* **What the exercise asks**
Retype exactly the lines that run from the start of the data to the line holding "For every named target in this 903×2576", including both, and only those.

* **Data excerpts**
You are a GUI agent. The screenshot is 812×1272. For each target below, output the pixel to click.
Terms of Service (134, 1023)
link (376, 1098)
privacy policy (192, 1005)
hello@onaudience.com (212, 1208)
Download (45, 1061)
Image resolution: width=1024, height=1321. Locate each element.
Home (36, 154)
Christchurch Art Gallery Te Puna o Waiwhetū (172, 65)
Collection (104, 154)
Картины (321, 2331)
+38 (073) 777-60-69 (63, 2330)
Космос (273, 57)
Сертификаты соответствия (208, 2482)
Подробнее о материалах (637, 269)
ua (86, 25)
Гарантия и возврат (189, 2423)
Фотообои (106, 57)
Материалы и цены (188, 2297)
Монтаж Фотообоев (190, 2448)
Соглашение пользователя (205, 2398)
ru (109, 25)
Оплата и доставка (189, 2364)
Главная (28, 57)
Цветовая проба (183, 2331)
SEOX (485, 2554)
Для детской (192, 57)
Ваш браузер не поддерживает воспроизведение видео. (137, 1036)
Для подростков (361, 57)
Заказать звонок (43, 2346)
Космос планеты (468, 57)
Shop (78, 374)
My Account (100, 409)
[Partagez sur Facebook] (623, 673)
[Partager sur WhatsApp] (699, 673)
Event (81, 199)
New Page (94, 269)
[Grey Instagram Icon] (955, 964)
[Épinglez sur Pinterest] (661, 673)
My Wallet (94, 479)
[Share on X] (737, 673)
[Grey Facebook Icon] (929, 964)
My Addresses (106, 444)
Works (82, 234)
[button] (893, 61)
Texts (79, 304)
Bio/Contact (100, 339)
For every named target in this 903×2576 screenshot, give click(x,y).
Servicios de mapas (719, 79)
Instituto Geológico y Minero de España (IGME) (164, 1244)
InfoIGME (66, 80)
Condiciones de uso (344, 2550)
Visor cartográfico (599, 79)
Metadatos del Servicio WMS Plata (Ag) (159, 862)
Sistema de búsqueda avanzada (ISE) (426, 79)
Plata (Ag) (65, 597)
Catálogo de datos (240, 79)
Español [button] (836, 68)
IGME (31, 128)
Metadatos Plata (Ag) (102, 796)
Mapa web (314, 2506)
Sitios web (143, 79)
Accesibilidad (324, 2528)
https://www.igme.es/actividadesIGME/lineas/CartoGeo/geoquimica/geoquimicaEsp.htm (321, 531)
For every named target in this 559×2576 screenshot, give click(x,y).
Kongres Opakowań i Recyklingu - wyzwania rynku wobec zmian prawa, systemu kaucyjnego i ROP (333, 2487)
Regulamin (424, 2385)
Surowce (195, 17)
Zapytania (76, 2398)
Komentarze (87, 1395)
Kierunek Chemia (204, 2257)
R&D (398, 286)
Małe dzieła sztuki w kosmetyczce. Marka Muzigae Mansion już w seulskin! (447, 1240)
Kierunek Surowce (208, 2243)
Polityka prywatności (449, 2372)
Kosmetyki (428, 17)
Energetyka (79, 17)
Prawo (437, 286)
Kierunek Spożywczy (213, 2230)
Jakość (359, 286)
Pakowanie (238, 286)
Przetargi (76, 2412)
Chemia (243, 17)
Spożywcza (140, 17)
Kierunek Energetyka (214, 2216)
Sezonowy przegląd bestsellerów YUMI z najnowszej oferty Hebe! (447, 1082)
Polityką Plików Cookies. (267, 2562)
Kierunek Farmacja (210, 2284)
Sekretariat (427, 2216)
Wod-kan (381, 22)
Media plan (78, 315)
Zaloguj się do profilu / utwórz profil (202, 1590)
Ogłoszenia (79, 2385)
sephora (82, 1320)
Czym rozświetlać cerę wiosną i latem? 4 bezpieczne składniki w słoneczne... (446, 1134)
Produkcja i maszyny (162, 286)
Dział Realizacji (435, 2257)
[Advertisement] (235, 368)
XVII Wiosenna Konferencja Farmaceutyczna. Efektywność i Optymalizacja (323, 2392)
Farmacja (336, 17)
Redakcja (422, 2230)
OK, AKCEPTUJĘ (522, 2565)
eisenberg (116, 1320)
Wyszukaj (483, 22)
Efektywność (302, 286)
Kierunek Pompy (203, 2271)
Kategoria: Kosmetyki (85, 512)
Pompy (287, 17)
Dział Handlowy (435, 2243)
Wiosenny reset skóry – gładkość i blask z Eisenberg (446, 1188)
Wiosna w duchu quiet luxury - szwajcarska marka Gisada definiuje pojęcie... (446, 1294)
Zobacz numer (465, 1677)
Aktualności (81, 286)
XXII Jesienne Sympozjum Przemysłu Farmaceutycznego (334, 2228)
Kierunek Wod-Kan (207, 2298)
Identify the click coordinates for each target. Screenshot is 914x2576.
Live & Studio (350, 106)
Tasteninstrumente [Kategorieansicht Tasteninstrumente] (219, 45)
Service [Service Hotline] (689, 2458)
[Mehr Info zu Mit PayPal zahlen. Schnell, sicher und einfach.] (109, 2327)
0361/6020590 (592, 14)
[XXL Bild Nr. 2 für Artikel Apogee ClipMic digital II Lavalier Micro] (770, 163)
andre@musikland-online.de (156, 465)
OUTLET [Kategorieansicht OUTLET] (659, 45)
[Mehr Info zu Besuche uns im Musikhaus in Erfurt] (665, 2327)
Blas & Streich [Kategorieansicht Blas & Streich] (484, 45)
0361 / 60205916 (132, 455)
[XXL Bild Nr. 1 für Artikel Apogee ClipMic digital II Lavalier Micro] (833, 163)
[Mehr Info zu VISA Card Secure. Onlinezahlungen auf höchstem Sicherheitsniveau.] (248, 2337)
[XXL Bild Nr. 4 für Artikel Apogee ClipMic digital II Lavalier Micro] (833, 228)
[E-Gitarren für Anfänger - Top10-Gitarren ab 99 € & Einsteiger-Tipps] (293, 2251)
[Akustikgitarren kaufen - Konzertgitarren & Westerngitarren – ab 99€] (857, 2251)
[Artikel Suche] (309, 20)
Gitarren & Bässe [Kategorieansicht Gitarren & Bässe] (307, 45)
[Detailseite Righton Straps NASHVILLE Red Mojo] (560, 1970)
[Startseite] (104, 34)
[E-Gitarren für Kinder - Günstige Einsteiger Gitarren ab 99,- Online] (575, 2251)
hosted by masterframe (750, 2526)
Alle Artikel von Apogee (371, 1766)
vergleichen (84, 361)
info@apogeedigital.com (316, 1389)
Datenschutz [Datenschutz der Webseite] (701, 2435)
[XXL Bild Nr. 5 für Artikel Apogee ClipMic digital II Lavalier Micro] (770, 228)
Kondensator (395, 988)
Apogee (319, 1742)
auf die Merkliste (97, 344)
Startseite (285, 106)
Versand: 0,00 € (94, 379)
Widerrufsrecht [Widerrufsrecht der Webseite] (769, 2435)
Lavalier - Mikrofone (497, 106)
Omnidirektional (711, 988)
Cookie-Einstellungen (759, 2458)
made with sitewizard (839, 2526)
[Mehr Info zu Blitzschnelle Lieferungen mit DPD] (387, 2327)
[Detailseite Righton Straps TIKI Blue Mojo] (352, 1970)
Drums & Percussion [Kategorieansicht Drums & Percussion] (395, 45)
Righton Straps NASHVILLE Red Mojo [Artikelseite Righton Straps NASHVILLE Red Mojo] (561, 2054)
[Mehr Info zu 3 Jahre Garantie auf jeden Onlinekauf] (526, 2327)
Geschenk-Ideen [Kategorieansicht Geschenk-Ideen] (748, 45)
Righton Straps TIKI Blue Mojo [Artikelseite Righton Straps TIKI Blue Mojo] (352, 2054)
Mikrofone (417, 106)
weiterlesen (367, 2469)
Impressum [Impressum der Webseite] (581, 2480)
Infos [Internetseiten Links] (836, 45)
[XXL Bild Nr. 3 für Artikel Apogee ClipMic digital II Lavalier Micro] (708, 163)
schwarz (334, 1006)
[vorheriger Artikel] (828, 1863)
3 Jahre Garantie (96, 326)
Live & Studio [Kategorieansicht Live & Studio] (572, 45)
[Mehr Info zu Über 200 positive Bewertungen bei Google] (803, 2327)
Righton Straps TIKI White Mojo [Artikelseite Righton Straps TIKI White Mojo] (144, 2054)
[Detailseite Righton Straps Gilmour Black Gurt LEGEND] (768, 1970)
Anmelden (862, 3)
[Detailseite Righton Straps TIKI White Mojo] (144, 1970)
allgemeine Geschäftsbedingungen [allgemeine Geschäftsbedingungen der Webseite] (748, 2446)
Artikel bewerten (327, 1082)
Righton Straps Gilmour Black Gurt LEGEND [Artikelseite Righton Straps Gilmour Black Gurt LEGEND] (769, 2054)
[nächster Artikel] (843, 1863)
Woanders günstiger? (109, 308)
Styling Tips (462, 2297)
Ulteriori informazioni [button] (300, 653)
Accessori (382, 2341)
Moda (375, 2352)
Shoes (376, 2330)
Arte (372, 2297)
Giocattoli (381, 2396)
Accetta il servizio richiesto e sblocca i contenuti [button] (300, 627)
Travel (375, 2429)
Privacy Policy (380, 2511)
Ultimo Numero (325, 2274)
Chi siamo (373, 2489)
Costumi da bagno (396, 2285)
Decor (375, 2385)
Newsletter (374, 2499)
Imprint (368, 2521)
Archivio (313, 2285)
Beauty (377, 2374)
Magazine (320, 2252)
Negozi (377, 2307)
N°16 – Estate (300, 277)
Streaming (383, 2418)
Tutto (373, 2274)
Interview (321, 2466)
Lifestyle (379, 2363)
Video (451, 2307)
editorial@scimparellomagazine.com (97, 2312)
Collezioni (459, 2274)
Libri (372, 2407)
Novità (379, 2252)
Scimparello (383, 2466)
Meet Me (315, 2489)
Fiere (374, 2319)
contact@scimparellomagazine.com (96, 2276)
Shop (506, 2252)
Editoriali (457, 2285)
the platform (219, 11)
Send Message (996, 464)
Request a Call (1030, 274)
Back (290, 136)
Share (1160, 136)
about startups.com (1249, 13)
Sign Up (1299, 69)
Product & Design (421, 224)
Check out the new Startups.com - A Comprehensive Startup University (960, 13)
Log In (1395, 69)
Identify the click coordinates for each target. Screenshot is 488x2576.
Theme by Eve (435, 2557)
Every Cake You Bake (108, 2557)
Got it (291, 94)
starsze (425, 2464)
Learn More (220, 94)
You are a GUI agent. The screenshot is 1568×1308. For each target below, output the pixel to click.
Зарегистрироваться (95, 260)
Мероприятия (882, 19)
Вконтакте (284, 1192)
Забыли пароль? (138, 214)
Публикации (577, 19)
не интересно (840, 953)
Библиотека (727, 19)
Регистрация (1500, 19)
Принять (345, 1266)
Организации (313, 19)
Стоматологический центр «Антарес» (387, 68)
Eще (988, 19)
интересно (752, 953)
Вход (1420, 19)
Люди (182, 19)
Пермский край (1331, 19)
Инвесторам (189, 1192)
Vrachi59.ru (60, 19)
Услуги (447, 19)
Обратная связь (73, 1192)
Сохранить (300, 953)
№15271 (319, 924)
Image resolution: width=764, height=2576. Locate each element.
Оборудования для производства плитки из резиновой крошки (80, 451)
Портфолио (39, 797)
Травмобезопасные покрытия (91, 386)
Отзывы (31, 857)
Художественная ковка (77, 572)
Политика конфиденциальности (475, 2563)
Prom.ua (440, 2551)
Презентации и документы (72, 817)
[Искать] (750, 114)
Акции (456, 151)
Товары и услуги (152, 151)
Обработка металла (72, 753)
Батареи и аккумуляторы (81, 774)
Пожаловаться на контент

* **Result for this task**
You are a GUI agent. The screenshot is 812×1272. For each target below, output the pixel to click.
Terms of Service (134, 1023)
link (376, 1098)
privacy policy (192, 1005)
hello@onaudience.com (212, 1208)
Download (45, 1061)
Image resolution: width=1024, height=1321. Locate each element.
Home (36, 154)
Christchurch Art Gallery Te Puna o Waiwhetū (172, 65)
Collection (104, 154)
Картины (321, 2331)
+38 (073) 777-60-69 (63, 2330)
Космос (273, 57)
Сертификаты соответствия (208, 2482)
Подробнее о материалах (637, 269)
ua (86, 25)
Гарантия и возврат (189, 2423)
Фотообои (106, 57)
Материалы и цены (188, 2297)
Монтаж Фотообоев (190, 2448)
Соглашение пользователя (205, 2398)
ru (109, 25)
Оплата и доставка (189, 2364)
Главная (28, 57)
Цветовая проба (183, 2331)
SEOX (485, 2554)
Для детской (192, 57)
Ваш браузер не поддерживает воспроизведение видео. (137, 1036)
Для подростков (361, 57)
Заказать звонок (43, 2346)
Космос планеты (468, 57)
Shop (78, 374)
My Account (100, 409)
[Partagez sur Facebook] (623, 673)
[Partager sur WhatsApp] (699, 673)
Event (81, 199)
New Page (94, 269)
[Grey Instagram Icon] (955, 964)
[Épinglez sur Pinterest] (661, 673)
My Wallet (94, 479)
[Share on X] (737, 673)
[Grey Facebook Icon] (929, 964)
My Addresses (106, 444)
Works (82, 234)
[button] (893, 61)
Texts (79, 304)
Bio/Contact (100, 339)
For every named target in this 903×2576 screenshot, give click(x,y).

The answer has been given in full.